* [WORK TASK] Reproduce exactly the lines from the line containing "LMI Monthly (300, 20)" through the end of the records below, including both ends, and nothing else.

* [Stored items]
==========

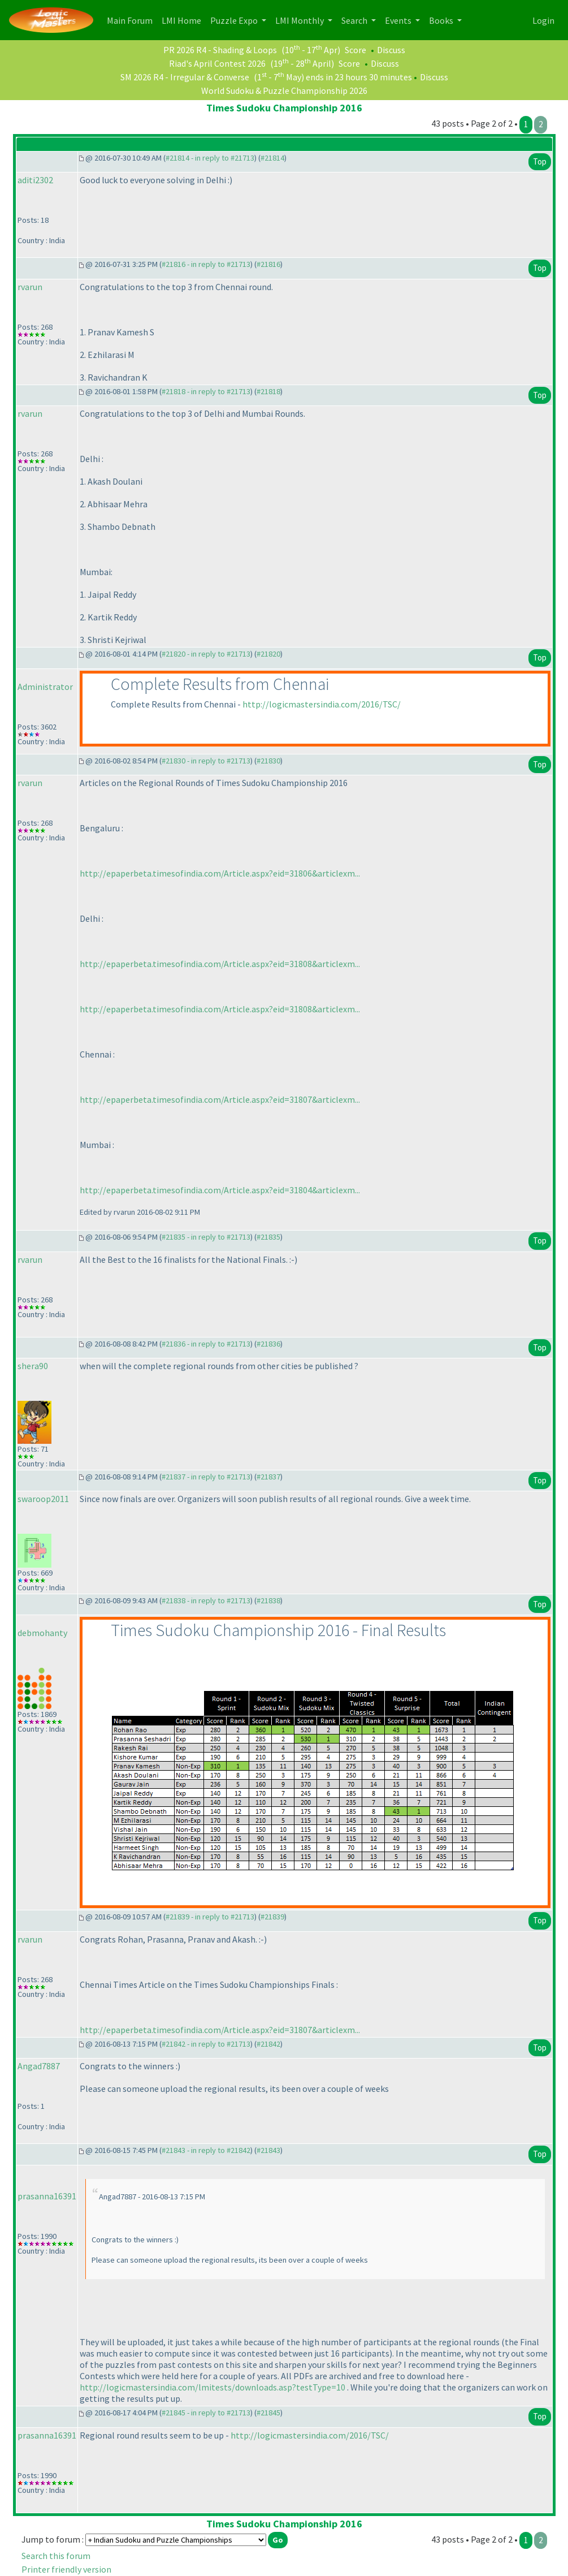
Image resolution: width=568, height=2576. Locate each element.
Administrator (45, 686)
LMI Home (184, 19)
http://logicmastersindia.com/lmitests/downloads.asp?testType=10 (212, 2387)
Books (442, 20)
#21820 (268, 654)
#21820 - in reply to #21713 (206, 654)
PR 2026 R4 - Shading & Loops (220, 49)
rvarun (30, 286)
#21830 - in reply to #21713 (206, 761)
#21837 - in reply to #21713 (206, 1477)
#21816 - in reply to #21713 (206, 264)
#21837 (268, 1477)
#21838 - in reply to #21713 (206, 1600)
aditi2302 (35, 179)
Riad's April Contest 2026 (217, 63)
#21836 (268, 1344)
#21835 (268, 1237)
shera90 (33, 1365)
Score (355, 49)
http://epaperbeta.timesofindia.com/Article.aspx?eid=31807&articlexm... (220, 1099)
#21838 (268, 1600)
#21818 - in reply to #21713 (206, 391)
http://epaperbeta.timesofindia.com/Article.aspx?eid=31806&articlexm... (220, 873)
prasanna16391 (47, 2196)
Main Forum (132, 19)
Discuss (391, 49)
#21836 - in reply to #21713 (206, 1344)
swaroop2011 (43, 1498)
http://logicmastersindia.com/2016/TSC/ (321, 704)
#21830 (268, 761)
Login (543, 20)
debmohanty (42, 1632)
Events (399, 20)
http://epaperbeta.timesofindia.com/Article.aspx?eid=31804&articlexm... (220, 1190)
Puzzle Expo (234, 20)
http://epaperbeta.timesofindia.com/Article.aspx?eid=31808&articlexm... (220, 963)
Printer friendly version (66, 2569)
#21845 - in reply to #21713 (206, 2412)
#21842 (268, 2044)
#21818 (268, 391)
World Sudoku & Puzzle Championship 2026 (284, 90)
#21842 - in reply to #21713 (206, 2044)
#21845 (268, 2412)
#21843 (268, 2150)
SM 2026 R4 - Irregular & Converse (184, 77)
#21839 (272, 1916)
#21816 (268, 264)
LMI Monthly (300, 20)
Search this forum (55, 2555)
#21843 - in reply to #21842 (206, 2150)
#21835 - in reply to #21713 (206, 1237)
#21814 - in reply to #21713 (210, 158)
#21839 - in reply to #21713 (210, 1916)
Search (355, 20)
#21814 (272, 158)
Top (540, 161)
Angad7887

==========

* [RESULT OF THIS TASK]
LMI Monthly (300, 20)
Search this forum (55, 2555)
#21843 - in reply to #21842 (206, 2150)
#21835 - in reply to #21713 (206, 1237)
#21814 - in reply to #21713 (210, 158)
#21839 - in reply to #21713 (210, 1916)
Search (355, 20)
#21814 (272, 158)
Top (540, 161)
Angad7887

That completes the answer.